The answer must be an exact printing of every record below, with the pictures omitted.
DATA EXTRACT below:
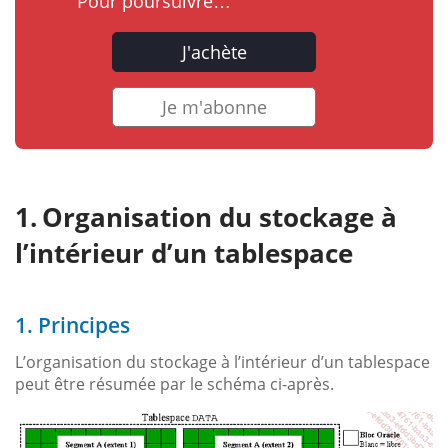
Pour poursuivre…
J'achète
Je m'abonne
Organisation du stockage à
l’intérieur d’un tablespace
1. Principes
L’organisation du stockage à l’intérieur d’un tablespace
peut être résumée par le schéma ci-après.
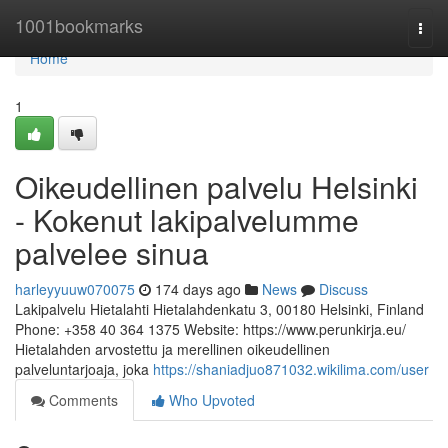
Home
1001bookmarks
Togg
navi
Home
1
Oikeudellinen palvelu Helsinki
- Kokenut lakipalvelumme
palvelee sinua
harleyyuuw070075
174 days ago
News
Discuss
Lakipalvelu Hietalahti Hietalahdenkatu 3, 00180 Helsinki, Finland
Phone: +358 40 364 1375 Website: https://www.perunkirja.eu/
Hietalahden arvostettu ja merellinen oikeudellinen
palveluntarjoaja, joka
https://shaniadjuo871032.wikilima.com/user
Comments
Who Upvoted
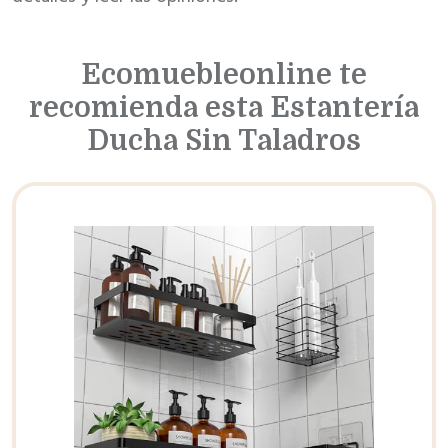
Ecomuebleonline te
recomienda esta Estantería
Ducha Sin Taladros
End of DATA EXTRACT.
RESULT OF THIS TASK:
Pour poursuivre…
J'achète
Je m'abonne
Organisation du stockage à
l’intérieur d’un tablespace
1. Principes
L’organisation du stockage à l’intérieur d’un tablespace
peut être résumée par le schéma ci-après.
Home
1001bookmarks
Togg
navi
Home
1
Oikeudellinen palvelu Helsinki
- Kokenut lakipalvelumme
palvelee sinua
harleyyuuw070075
174 days ago
News
Discuss
Lakipalvelu Hietalahti Hietalahdenkatu 3, 00180 Helsinki, Finland
Phone: +358 40 364 1375 Website: https://www.perunkirja.eu/
Hietalahden arvostettu ja merellinen oikeudellinen
palveluntarjoaja, joka
https://shaniadjuo871032.wikilima.com/user
Comments
Who Upvoted
Ecomuebleonline te
recomienda esta Estantería
Ducha Sin Taladros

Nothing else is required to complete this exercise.